A linguagem do gênio mineiro Guimarães Rosa (1908-1967) é uma das coisas mais maravilhosas que a língua portuguesa e a cultura brasileira já produziram. Fiquei tempo demais sem ler algo dele, o que talvez tenha sido agora que retomei a leitura da narrativa "O Recado do Morro", porque algumas coisas saltaram aos olhos com um frescor inesperado. Por exemplo: não é que Rosa faz um belo resumo de algumas das principais descobertas da paleontologia brasileira de então ao descrever os cenários do interior de Minas Gerais que seus personagens visitam?
Eis a passagem:
"E nas grutas se achavam ossadas, passadas de velhice, de bichos sem estatura de regra, assombração deles -- o megatério, o tigre-de-dente-de-sabre, a protopantera, a monstra hiena espélea, o páleo-cão, o lobo espéleo, o urso-das-cavernas --, e homenzarros, duns que não há mais."
"Megatério" é um dos tipos de preguiça-gigante -- existiam muitas espécies brasileiras, como a dona do esqueleto que o leitor vê acima.
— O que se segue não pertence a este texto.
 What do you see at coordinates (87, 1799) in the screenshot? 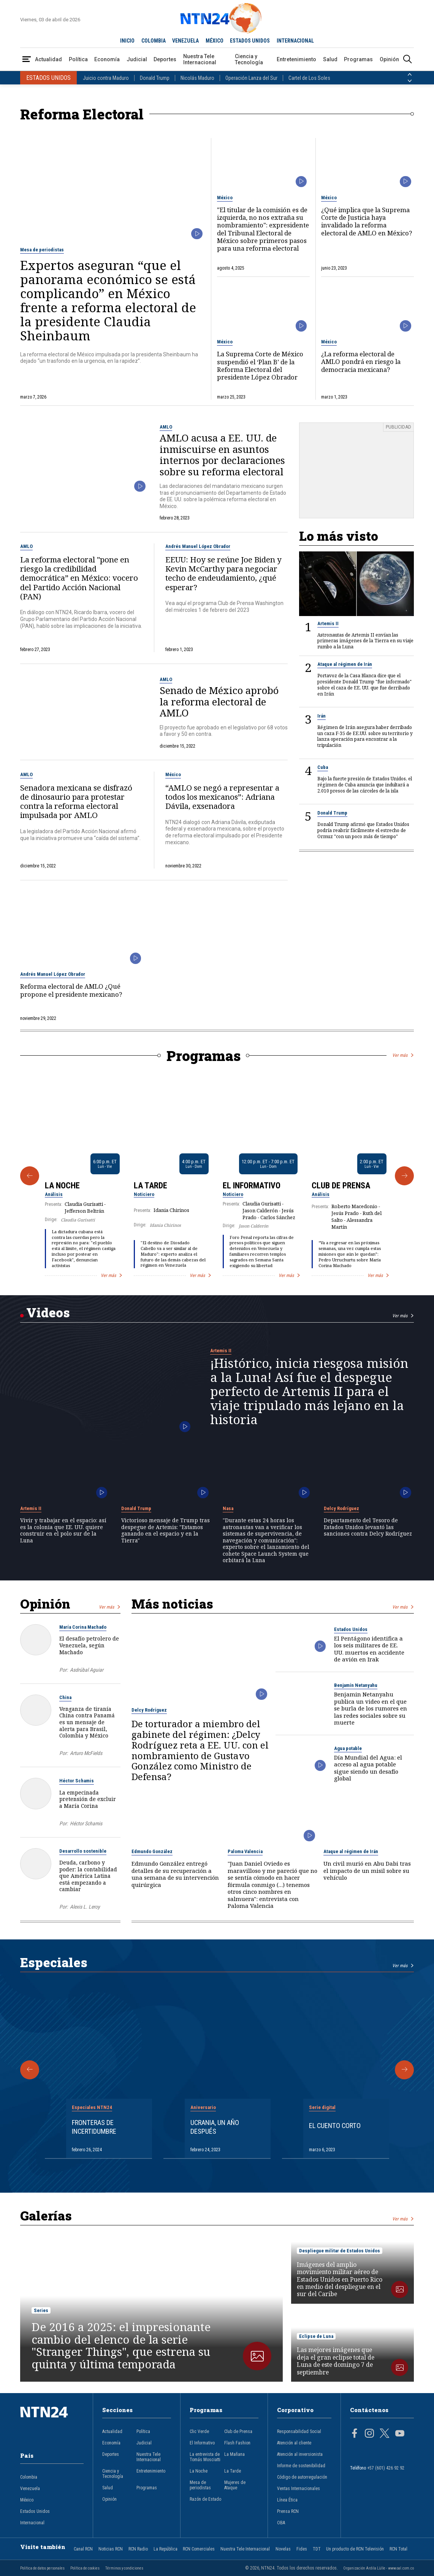
I see `La empecinada pretensión de excluir a María Corina` at bounding box center [87, 1799].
Ao mesmo tempo, há alguns errinhos de Rosa -- ou, talvez, ele esteja apenas repetindo o que era o conhecimento de sua época, hoje superado. Sabemos, por exemplo, que "hiena espélea" -- hiena-das-cavernas -- era uma espécie exclusiva do Velho Mundo, e o mesmo vale para os lobos propriamente ditos, que nunca viveram por aqui.
"O Recado do Morro" é um encanto e vale ser lido e relido. Ave, Rosa!